EXERCISE: Give the records below again exactly, and exclude each picture.

INPUT DATA:

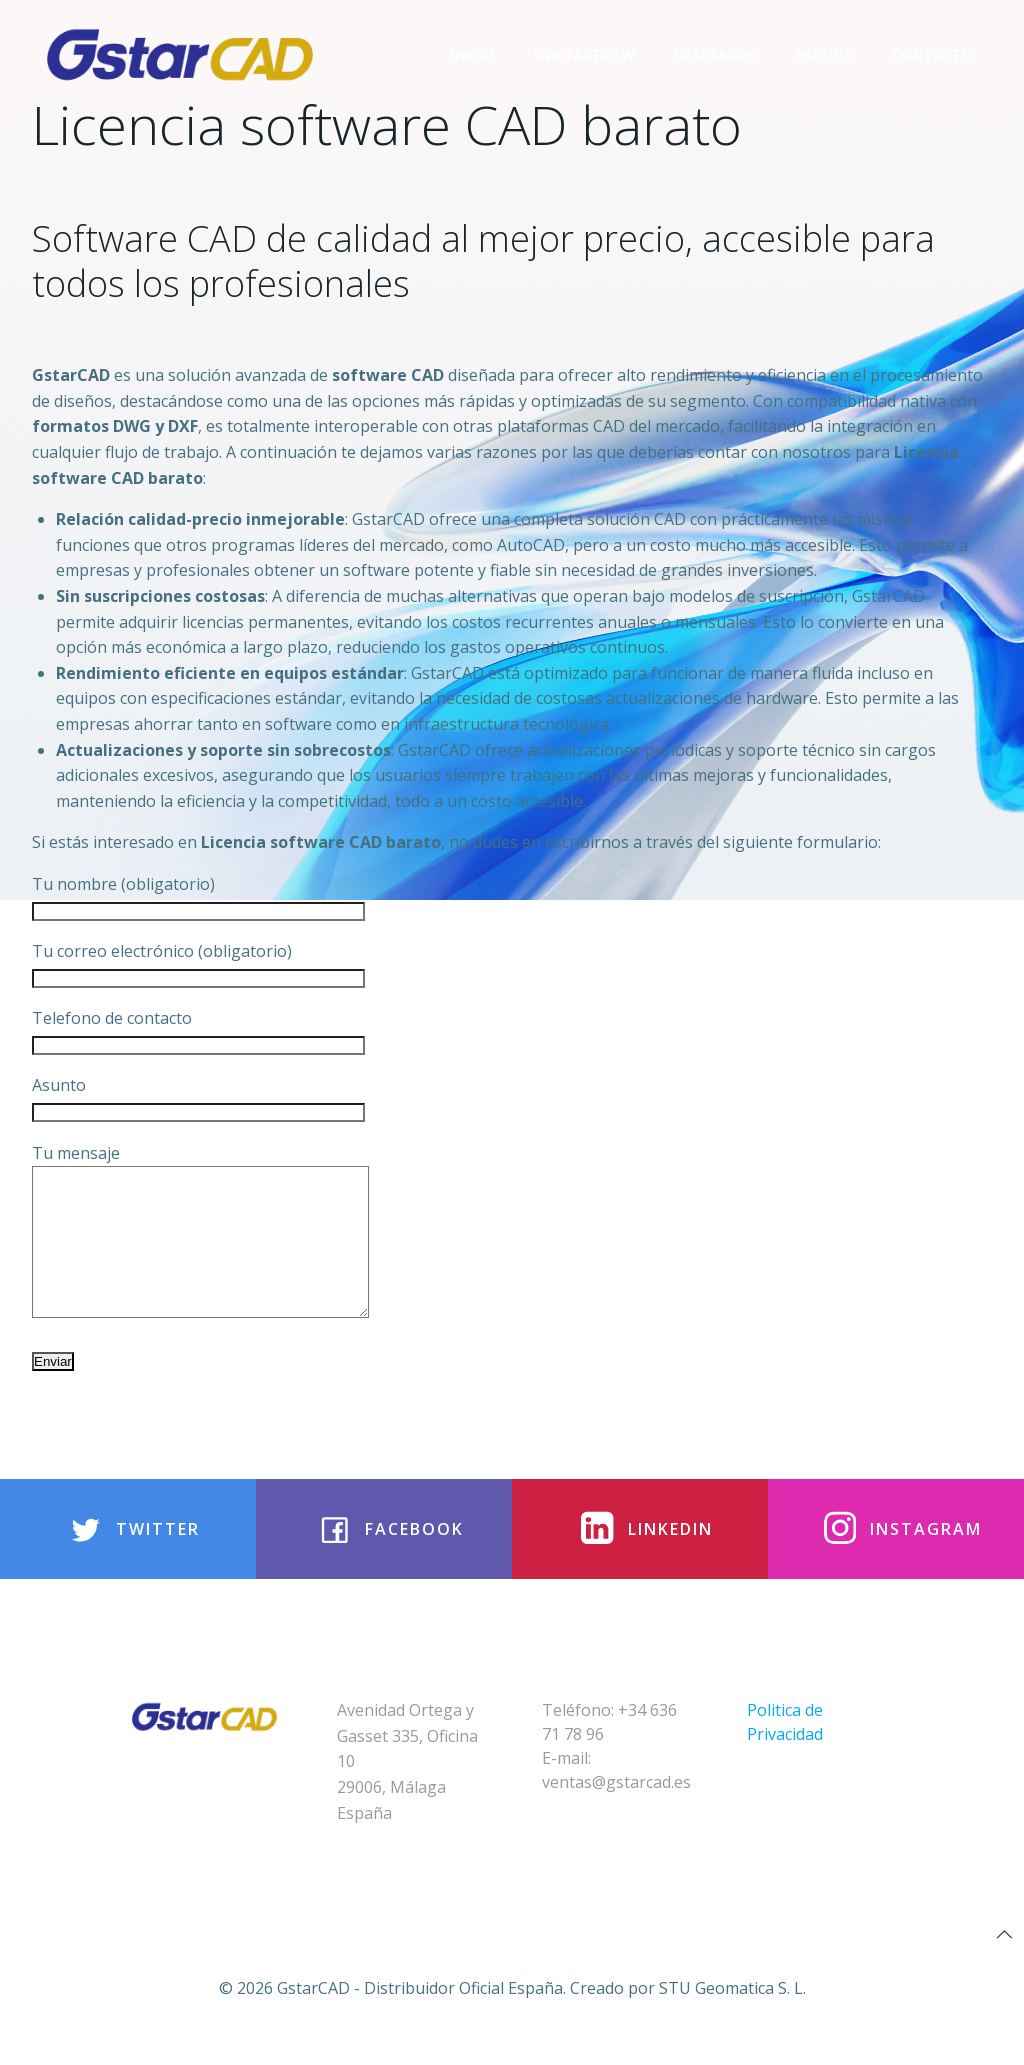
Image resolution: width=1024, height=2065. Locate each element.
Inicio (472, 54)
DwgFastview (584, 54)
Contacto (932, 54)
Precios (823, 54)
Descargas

RESPONSE TO THIS EXERCISE:
Image resolution: width=1024, height=2065. Locate each element.
Inicio (472, 54)
DwgFastview (584, 54)
Contacto (932, 54)
Precios (823, 54)
Descargas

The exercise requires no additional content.